Consider merging https://chromium.googlesource.com/chromium/blink/+/3b87a35b8ccb719156c4af78968915de96e23517 1. Remove Japanese encoding detector. Often, it misdetects. More importantly, it's not used at all (it's a dead code unless the default encoding is Japanese [1]). 2. Try to sniff meta tag for charset before auto-detecting. [1] That's because 'shouldAutoDetect' and isJapaneseEncoding() cannot be satisfied at the same time except when the default encoding is Japanese (e.g. Shift_JIS). The only downside is that we'll misdecode a page in ISO-2022-JP without any charset declaration (http C-T header, html meta, xml head, css , etc) even when the default encoding is Japanese. However, the percentage of ISO-2022-JP pages without charset declaration is miniscule and it's not worth having this code.

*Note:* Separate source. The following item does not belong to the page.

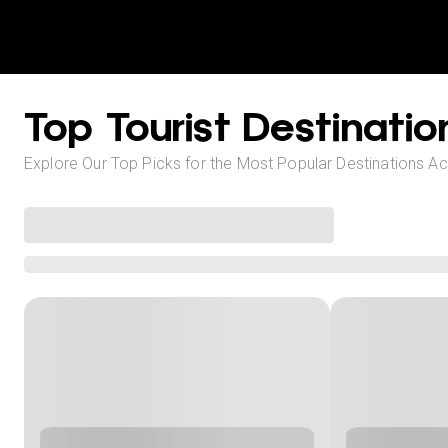
Top Tourist Destinatio
Explore Our Top Picks for the Most Popular Destinations A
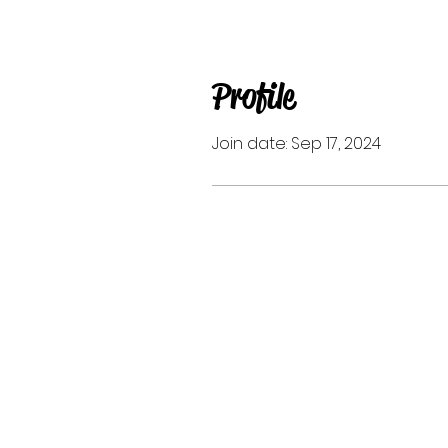
Profile
Join date: Sep 17, 2024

I need to figure out whether claims made in the commit message are actually true & applies to WebKit. But if they are, deleting the big chunk of code seems like a good idea.
> it's a dead code unless the default encoding is Japanese This part is correct, and by design. Note that chromium has ICU encoding auto-detection enabled I think, so the consequences of removing this alternative detector are much smaller for them.

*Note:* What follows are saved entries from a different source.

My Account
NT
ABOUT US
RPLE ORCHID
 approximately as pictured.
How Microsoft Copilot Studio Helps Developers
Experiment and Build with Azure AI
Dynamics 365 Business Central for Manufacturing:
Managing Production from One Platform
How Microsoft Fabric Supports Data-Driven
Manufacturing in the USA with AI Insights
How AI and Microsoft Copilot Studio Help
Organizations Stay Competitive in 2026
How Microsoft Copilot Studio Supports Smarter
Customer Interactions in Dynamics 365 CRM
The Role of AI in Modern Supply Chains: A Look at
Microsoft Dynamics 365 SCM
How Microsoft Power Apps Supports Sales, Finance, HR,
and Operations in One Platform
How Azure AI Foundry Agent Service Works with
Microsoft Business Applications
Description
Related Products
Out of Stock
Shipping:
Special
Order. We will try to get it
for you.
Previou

I believe this is still a valuable feature for Safari users in Japan. Is that wrong, Ryosuke?
(In reply to comment #3) > I believe this is still a valuable feature for Safari users in Japan. Is that wrong, Ryosuke? I need to figure that out.
Created attachment 295076 [details] /Applications/Safari Technology Preview.app
Note that Chrome has since reverted course and gone back to doing content detection again. See https://github.com/whatwg/encoding/issues/68 and https://hsivonen.fi/chardetng/ for what Firefox migrated to, along with a write-up of the status-quo of the situation here.
Sounds like not fix. At least we're not gonna merge this old Blink patch.